# [WHAT THE TASK REQUIRES]
If a picture appears in the records, leave it out and transcribe the rest exactly.

Top of DATA FOR THE TASK

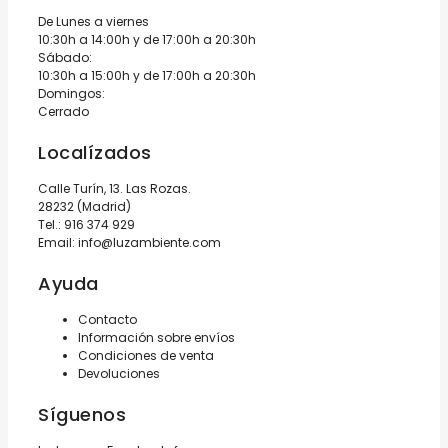
212,05€.
169,64€.
360,00€.
288,
De Lunes a viernes
10:30h a 14:00h y de 17:00h a 20:30h
Sábado:
10:30h a 15:00h y de 17:00h a 20:30h
Domingos:
Cerrado
Localízados
Calle Turín, 13. Las Rozas.
28232 (Madrid)
Tel.:
916 374 929
Email:
info@luzambiente.com
Ayuda
Contacto
Información sobre envíos
Condiciones de venta
Devoluciones
Síguenos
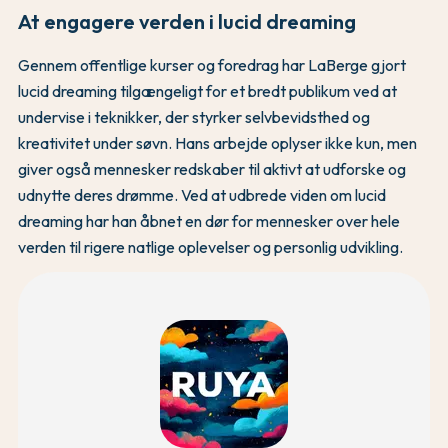
At engagere verden i lucid dreaming
Gennem offentlige kurser og foredrag har LaBerge gjort
lucid dreaming tilgængeligt for et bredt publikum ved at
undervise i teknikker, der styrker selvbevidsthed og
kreativitet under søvn. Hans arbejde oplyser ikke kun, men
giver også mennesker redskaber til aktivt at udforske og
udnytte deres drømme. Ved at udbrede viden om lucid
dreaming har han åbnet en dør for mennesker over hele
verden til rigere natlige oplevelser og personlig udvikling.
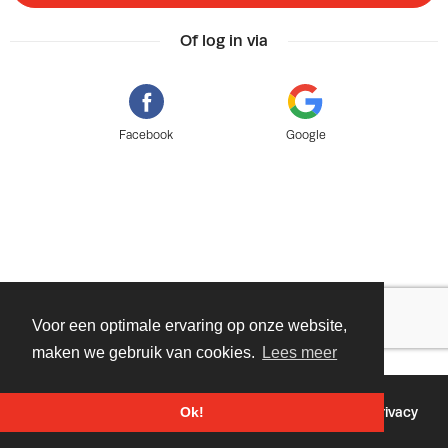
Of log in via
Facebook
Google
Voor een optimale ervaring op onze website,
maken we gebruik van cookies.
Lees meer
©
2026 - Powered by
Tixly
Voorwaarden
Privacy
Ok!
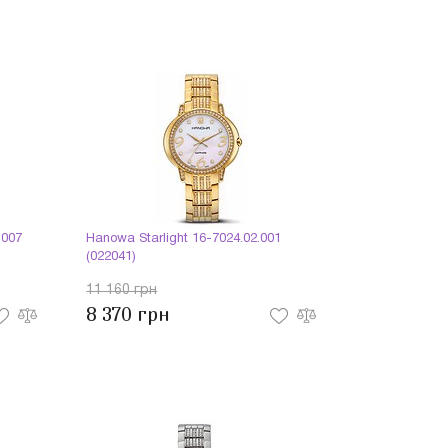
.007
Hanowa Starlight 16-7024.02.001
(022041)
11 160 грн
8 370 грн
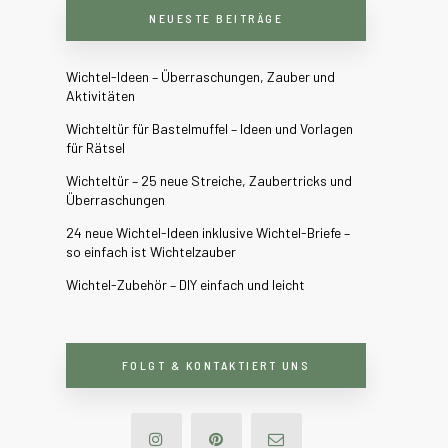
NEUESTE BEITRÄGE
Wichtel-Ideen – Überraschungen, Zauber und
Aktivitäten
Wichteltür für Bastelmuffel – Ideen und Vorlagen
für Rätsel
Wichteltür – 25 neue Streiche, Zaubertricks und
Überraschungen
24 neue Wichtel-Ideen inklusive Wichtel-Briefe –
so einfach ist Wichtelzauber
Wichtel-Zubehör – DIY einfach und leicht
FOLGT & KONTAKTIERT UNS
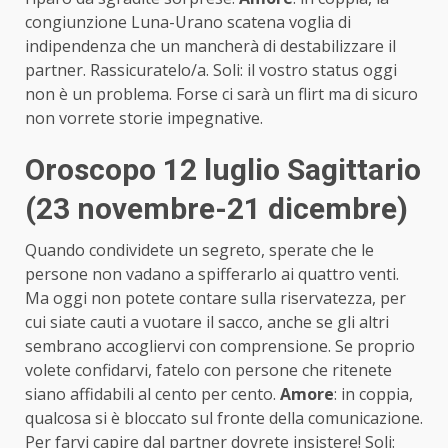
congiunzione Luna-Urano scatena voglia di
indipendenza che un mancherà di destabilizzare il
partner. Rassicuratelo/a. Soli: il vostro status oggi
non è un problema. Forse ci sarà un flirt ma di sicuro
non vorrete storie impegnative.
Oroscopo 12 luglio Sagittario
(23 novembre-21 dicembre)
Quando condividete un segreto, sperate che le
persone non vadano a spifferarlo ai quattro venti.
Ma oggi non potete contare sulla riservatezza, per
cui siate cauti a vuotare il sacco, anche se gli altri
sembrano accogliervi con comprensione. Se proprio
volete confidarvi, fatelo con persone che ritenete
siano affidabili al cento per cento.
Amore
: in coppia,
qualcosa si è bloccato sul fronte della comunicazione.
Per farvi capire dal partner dovrete insistere! Soli:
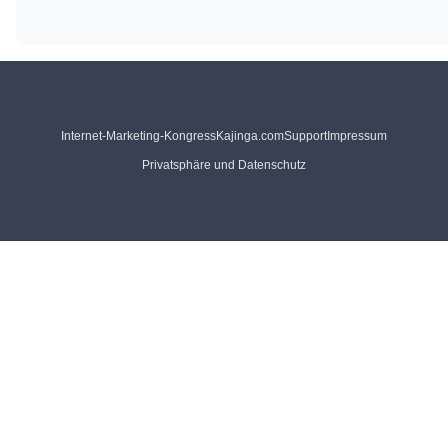
Internet-Marketing-Kongress
Kajinga.com
Support
Impressum
Privatsphäre und Datenschutz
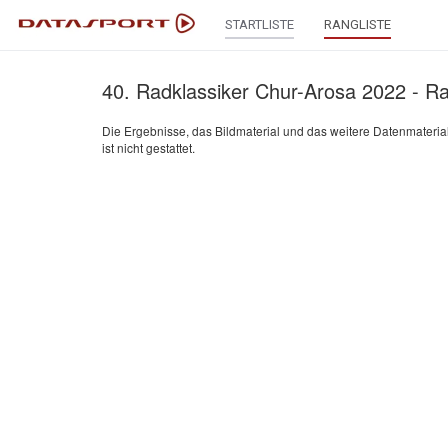
STARTLISTE
RANGLISTE
40. Radklassiker Chur-Arosa 2022 - Ra
Die Ergebnisse, das Bildmaterial und das weitere Datenmateria
ist nicht gestattet.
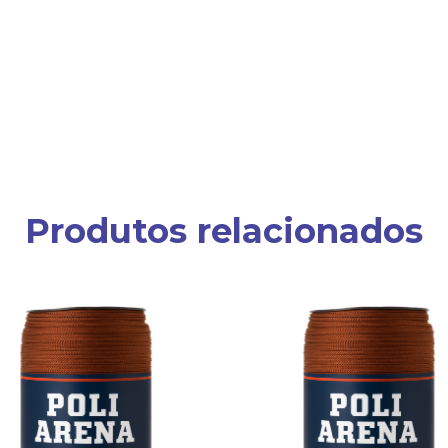
Produtos relacionados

Bottom of DATA FOR THE TASK

# [TASK OUTPUT]
212,05€.
169,64€.
360,00€.
288,
De Lunes a viernes
10:30h a 14:00h y de 17:00h a 20:30h
Sábado:
10:30h a 15:00h y de 17:00h a 20:30h
Domingos:
Cerrado
Localízados
Calle Turín, 13. Las Rozas.
28232 (Madrid)
Tel.:
916 374 929
Email:
info@luzambiente.com
Ayuda
Contacto
Información sobre envíos
Condiciones de venta
Devoluciones
Síguenos
At engagere verden i lucid dreaming
Gennem offentlige kurser og foredrag har LaBerge gjort
lucid dreaming tilgængeligt for et bredt publikum ved at
undervise i teknikker, der styrker selvbevidsthed og
kreativitet under søvn. Hans arbejde oplyser ikke kun, men
giver også mennesker redskaber til aktivt at udforske og
udnytte deres drømme. Ved at udbrede viden om lucid
dreaming har han åbnet en dør for mennesker over hele
verden til rigere natlige oplevelser og personlig udvikling.
Of log in via
Facebook
Google
Voor een optimale ervaring op onze website,
maken we gebruik van cookies.
Lees meer
©
2026 - Powered by
Tixly
Voorwaarden
Privacy
Ok!
.007
Hanowa Starlight 16-7024.02.001
(022041)
11 160 грн
8 370 грн
NEUESTE BEITRÄGE
Wichtel-Ideen – Überraschungen, Zauber und
Aktivitäten
Wichteltür für Bastelmuffel – Ideen und Vorlagen
für Rätsel
Wichteltür – 25 neue Streiche, Zaubertricks und
Überraschungen
24 neue Wichtel-Ideen inklusive Wichtel-Briefe –
so einfach ist Wichtelzauber
Wichtel-Zubehör – DIY einfach und leicht
FOLGT & KONTAKTIERT UNS
congiunzione Luna-Urano scatena voglia di
indipendenza che un mancherà di destabilizzare il
partner. Rassicuratelo/a. Soli: il vostro status oggi
non è un problema. Forse ci sarà un flirt ma di sicuro
non vorrete storie impegnative.
Oroscopo 12 luglio Sagittario
(23 novembre-21 dicembre)
Quando condividete un segreto, sperate che le
persone non vadano a spifferarlo ai quattro venti.
Ma oggi non potete contare sulla riservatezza, per
cui siate cauti a vuotare il sacco, anche se gli altri
sembrano accogliervi con comprensione. Se proprio
volete confidarvi, fatelo con persone che ritenete
siano affidabili al cento per cento.
Amore
: in coppia,
qualcosa si è bloccato sul fronte della comunicazione.
Per farvi capire dal partner dovrete insistere! Soli:
Internet-Marketing-Kongress
Kajinga.com
Support
Impressum
Privatsphäre und Datenschutz
STARTLISTE
RANGLISTE
40. Radklassiker Chur-Arosa 2022 - Ra
Die Ergebnisse, das Bildmaterial und das weitere Datenmateria
ist nicht gestattet.
Produtos relacionados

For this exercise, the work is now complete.